Sunday, May 8, 2016

88. Genesis - Selling England by the Pound


Flickr Download DeviantArt


The cover of Selling England By the Pound features a painting by Betty Swanwick, one called "The Dream". Her style is noted as being “quintessentially English,” according to the British Council for Visual
Arts. Peter Gabriel must have thought so, too.  In his quest to make Selling England more applicable to a British audience,  he chose an image for the cover that  evoked the fussiness and the passive
grandiosity that Brits do so well. In the forefront of the painting is a man sleeping on a park bench in the middle of a garden. While Selling England was still in production, Peter saw "The Dream"
and thought it’d be perfect. A big reason, I think, was that the song “I Know What I Like (In Your Wardrobe)” featured the lyrics “When the sun beats down and I lie on the bench. . .”


Peter asked Betty to add a little  something to the painting to make it even more applicable to the song – a lawn mower standing up next to the park bench.  It looks like it’s really supposed to be there,
perfectly  married to the song.  The Dream visually  tells a story of  a man who  simply wants to be left alone, but has other people  constantly making demands of him.  The same exact theme is
presented in “I Know What I Like.” That is truly a piece of synchronicity and the larger framework is the British character. N. Neal Paradise on Album Oriented.


On the work above,  the original album cover art design, 9 square inches in size was halved and restored at the centre of an 10 x 18 inch frame. This was repeated on exactly the same spot, making two
layers of the same image one on top of the other.
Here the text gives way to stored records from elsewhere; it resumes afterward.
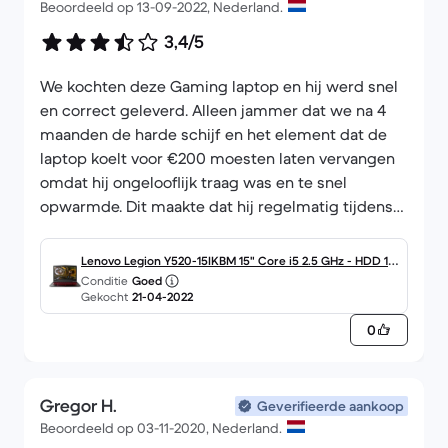
Beoordeeld op 13-09-2022, Nederland.
3,4/5
We kochten deze Gaming laptop en hij werd snel
en correct geleverd. Alleen jammer dat we na 4
maanden de harde schijf en het element dat de
laptop koelt voor €200 moesten laten vervangen
omdat hij ongelooflijk traag was en te snel
opwarmde. Dit maakte dat hij regelmatig tijdens
het spelen vastliep en het heel erg lang duurde
om een game te laden. Dit zou bij de omschrijving
Lenovo Legion Y520-15IKBM 15" Core i5 2.5 GHz - HDD 1 T
vermeld moeten worden.
Conditie
Goed
B - 8GB - NVIDIA GeForce GTX 1060 AZERTY - Frans
Gekocht
21-04-2022
0
Gregor H.
Geverifieerde aankoop
Beoordeeld op 03-11-2020, Nederland.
A copy of the right half was then flipped  and added at left and a copy of the left half  was also flipped and added at right. The whole image was
now 9 X 18 inches. Positioned from the top, this still left a strip of 1 x 18 inches at the bottom of the frame.
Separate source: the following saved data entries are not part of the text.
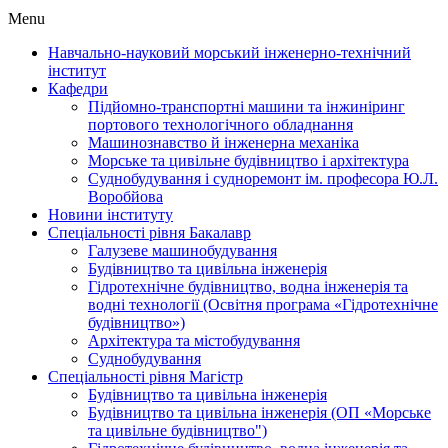
Menu
Навчально-науковий морський інженерно-технічний
інститут
Кафедри
Підйомно-транспортні машини та інжиніринг
портового технологічного обладнання
Машинознавство й інженерна механіка
Морське та цивільне будівництво і архітектура
Суднобудування і судноремонт ім. професора Ю.Л.
Воробйова
Новини інституту
Спеціальності рівня Бакалавр
Галузеве машинобудування
Будівництво та цивільна інженерія
Гідротехнічне будівництво, водна інженерія та
водні технології (Освітня програма «Гідротехнічне
будівництво»)
Архітектура та містобудування
Суднобудування
Спеціальності рівня Магістр
Будівництво та цивільна інженерія
Будівництво та цивільна інженерія (ОП «Морське
та цивільне будівництво")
The images on the sides were then  stretched in order to cover the  spaces below each of them.  Then the bottom layer of the left half of the image at centre was pulled  downwards to cover the space
below it and its top layer  was cropped in order  to reveal the upper body of the man below it.  The bottom layer of the right half was also  pulled down  to cover the remaining space. The whole
image was then processed in poster edges and crosshatched.


This is the original album cover art design.




Album art design from the painting "The Dream" by Betty Swanwick. Album produced by John Burns & Genesis. Charisma, Atlantic, 1973. 



Contemporary reviews for the album were mixed.  Rolling Stone's Paul Gambaccini praised the band for attempting  something utterly different amidst "a stagnant pop scene", but criticised the album's
lyrics, feeling they overused British pop culture references, and complained about some musical passages. Despite this, Gambaccini thought the album "merits some recognition". NME's Barbara Charone
said the album was "the band's best, most adventurous album to date". The Guardian's Robin Denselow wrote that "much of the material is indistinctive and tedious".

Retrospective reviews have been more favourable. AllMusic and BBC Music remarked that the album returned to the whimsical eccentricity of Nursery Cryme while retaining the hard rock intensity and
pessimism of Foxtrot,  combining the best of both elements to make Genesis's best album up to that point.  Robert Christgau, who thoroughly panned most of Genesis's albums, admitted that the songs
"Firth of Fifth" and "The Battle of Epping Forest" have "a complexity of tone that's pretty rare in any kind of art", though he summarised the rest of the album by saying "it sounds as snooty as usual."

Selling England by the Pound  has been praised  by other songwriters and musicians.  Rush drummer  Neil Peart has said:  "I think  Selling England by the Pound is an enduring masterpiece  of drumming.
Beautiful drumming, lovely sound,  and the arrangements, I think they really nailed the best of what that band as an entity could have done with that album."  Fish, solo artist and former lead singer of
Marillion,  has called it "the definitive Genesis album",  praised its "emotive" quality,  said the wordplay was  "one of the things tha t became quite an influence on me - the games within  the lyrics" and
concluded it "took a whole jump forward and was the album that really got me into Genesis". Singer and songwriter Robert Pollard of Guided by Voices  considers Selling England by the Pound one of his
ten favourite records of all time. John Lennon said he really liked the album during a radio interview, which the band took great encouragement from. wikipedia



(A) Dancing with the Moonlit Knight - I Know What I Like (In Your Wardrobe) - Firth of Fifth - More Fool Me

(B) The Battle of Epping Forest - After the Ordeal - The Cinema Show - Aisle of Plenty 

      
"I Know What I Like (In Your Wardrobe)" live from RHINO on YouTube.